At first glance, Tava Indian Kitchen’s format has a familiar feel. Customers have three different dining presentations to choose from, a choice of proteins and level of heat. Everything is prepared within view. It’s the fast-casual model that has triumphed nationwide – from Mexican (Chipotle), to barbecue (Buckhorn).

But when the model might be idling with “safe” cuisines, along comes Tava Indian Kitchen, the new eatery introducing a little more vivacity to the game. By leveraging the familiarity of this model with fresh, yet exotic flavors, Tava Indian Kitchen hopes to bring more accessibility to Indian food, a cuisine currently rising in popularity.
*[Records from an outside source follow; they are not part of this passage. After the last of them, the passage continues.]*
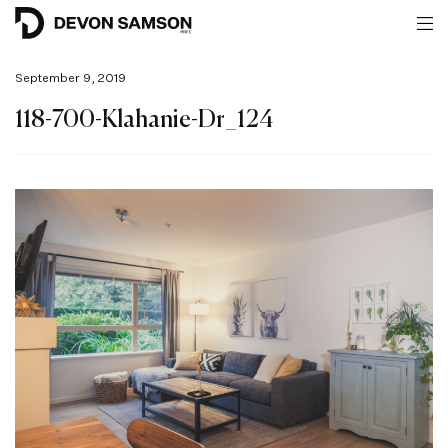
September 9, 2019
118-700-Klahanie-Dr_124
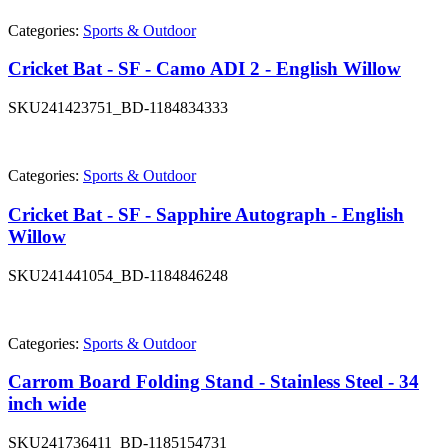
Categories:
Sports & Outdoor
Cricket Bat - SF - Camo ADI 2 - English Willow
SKU
241423751_BD-1184834333
Categories:
Sports & Outdoor
Cricket Bat - SF - Sapphire Autograph - English
Willow
SKU
241441054_BD-1184846248
Categories:
Sports & Outdoor
Carrom Board Folding Stand - Stainless Steel - 34
inch wide
SKU
241736411_BD-1185154731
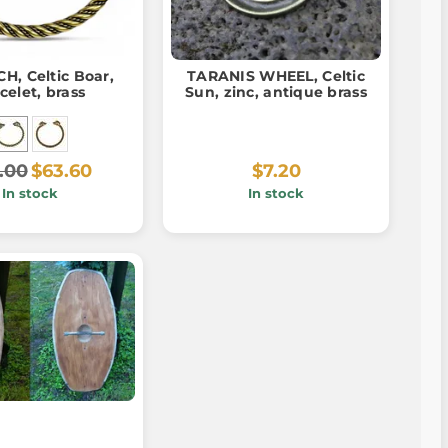
H, Celtic Boar,
TARANIS WHEEL, Celtic
celet, brass
Sun, zinc, antique brass
.00
$63.60
$7.20
In stock
In stock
It was a plane ride that started it all. A year and a half ago, the three owners of Tava—Jason Pate, Vijay Brihmadesam and Hasnain Zaidi—were working in finance and consultant jobs, standard corporate America work. Unexpectedly, Jason and Vijay ended up on the same plane and switched seats to sit next to each other.
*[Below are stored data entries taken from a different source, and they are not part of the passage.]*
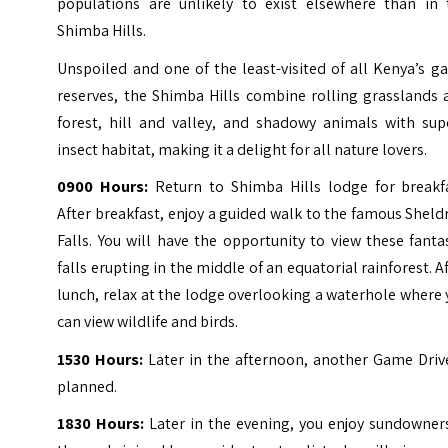
populations are unlikely to exist elsewhere than in 
Shimba Hills.
Unspoiled and one of the least-visited of all Kenya’s 
reserves, the Shimba Hills combine rolling grasslands 
forest, hill and valley, and shadowy animals with sup
insect habitat, making it a delight for all nature lovers.
0900 Hours:
Return to Shimba Hills lodge for breakfa
After breakfast, enjoy a guided walk to the famous Sheld
Falls. You will have the opportunity to view these fanta
falls erupting in the middle of an equatorial rainforest. A
lunch, relax at the lodge overlooking a waterhole where
can view wildlife and birds.
1530 Hours:
Later in the afternoon, another Game Drive
planned.
1830 Hours:
Later in the evening, you enjoy sundowner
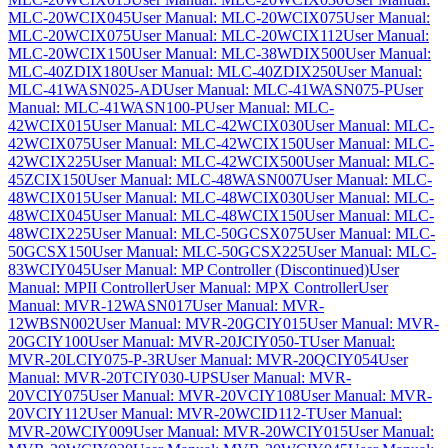
MLC-20WCIX045
User Manual: MLC-20WCIX075
User Manual:
MLC-20WCIX075
User Manual: MLC-20WCIX112
User Manual:
MLC-20WCIX150
User Manual: MLC-38WDIX500
User Manual:
MLC-40ZDIX180
User Manual: MLC-40ZDIX250
User Manual:
MLC-41WASN025-AD
User Manual: MLC-41WASN075-P
User
Manual: MLC-41WASN100-P
User Manual: MLC-
42WCIX015
User Manual: MLC-42WCIX030
User Manual: MLC-
42WCIX075
User Manual: MLC-42WCIX150
User Manual: MLC-
42WCIX225
User Manual: MLC-42WCIX500
User Manual: MLC-
45ZCIX150
User Manual: MLC-48WASN007
User Manual: MLC-
48WCIX015
User Manual: MLC-48WCIX030
User Manual: MLC-
48WCIX045
User Manual: MLC-48WCIX150
User Manual: MLC-
48WCIX225
User Manual: MLC-50GCSX075
User Manual: MLC-
50GCSX150
User Manual: MLC-50GCSX225
User Manual: MLC-
83WCIY045
User Manual: MP Controller (Discontinued)
User
Manual: MPII Controller
User Manual: MPX Controller
User
Manual: MVR-12WASN017
User Manual: MVR-
12WBSN002
User Manual: MVR-20GCIY015
User Manual: MVR-
20GCIY100
User Manual: MVR-20JCIY050-T
User Manual:
MVR-20LCIY075-P-3R
User Manual: MVR-20QCIY054
User
Manual: MVR-20TCIY030-UPS
User Manual: MVR-
20VCIY075
User Manual: MVR-20VCIY108
User Manual: MVR-
20VCIY112
User Manual: MVR-20WCID112-T
User Manual:
MVR-20WCIY009
User Manual: MVR-20WCIY015
User Manual:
“We talked about what made us most passionate. We talked about what impact we wanted to make next, “ said Pate. “We’ve always had a passion for Indian culture and were surprised that it wasn’t as accessible. There are a few places where they have traditional menus, but it was difficult to understand, the prices were high, or you couldn’t see the quality of the meat. We try to approach it like Indian food is good; it just hasn’t been presented in the right way. We’re trying to reimagine it.”
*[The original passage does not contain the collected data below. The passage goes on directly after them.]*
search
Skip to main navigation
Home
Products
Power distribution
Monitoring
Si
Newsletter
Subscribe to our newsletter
They brought their close friend Hasnain on board, and quickly they threw themselves into research. They worked with a professional chef to help sharpen family recipes from Vijay and Hasnain’s families. They also put together an advisory board who had experience with finance and the food industry.

Their first location was in Palo Alto’s Town & Country Village, a stone’s throw away from Stanford University. A location in San Francisco followed, and this week their newest restaurant will open in Valley Fair Mall in San Jose.

The new food stop offers three options: a rice bowl, salad bowl, or an Indian “burroti,” the latter a play on the Mexican burrito, but incorporating freshly pressed Indian roti bread. The dough is made in-house and is quite the spectacle to watch, as diners can see their own personal roti dough pressed into a 14-inch flatbread.

For the protein, Tava offers tandoori style chicken or slow-roasted grassfed lamb.

“You can’t find a fast-casual place that’s offering lamb,” Pate said. “It’s expensive but we are willing to invest the money so people can get that extra option. It’s roasted for 8 hours and pulled. A lot of people think lamb is gamey but it’s not. It’s so good. That’s my personal favorite.”

A vegetarian option is also available—garbanzo beans, sautéed in coconut milk, ginger and a combination of spices. Served with paneer, or Indian farmer’s cheese, it’s completely vegetarian and packed with flavor.

The final step is the sauces: a tikka masala, a light tomato cream sauce, or daal, a hearty lentil with a gorgeous yellow color. Extra toppings and a chutney bar (for those who want serious spice) are also available.

Tava Indian Kitchen will be opening on November 1st in the new food court at Valley Fair Mall.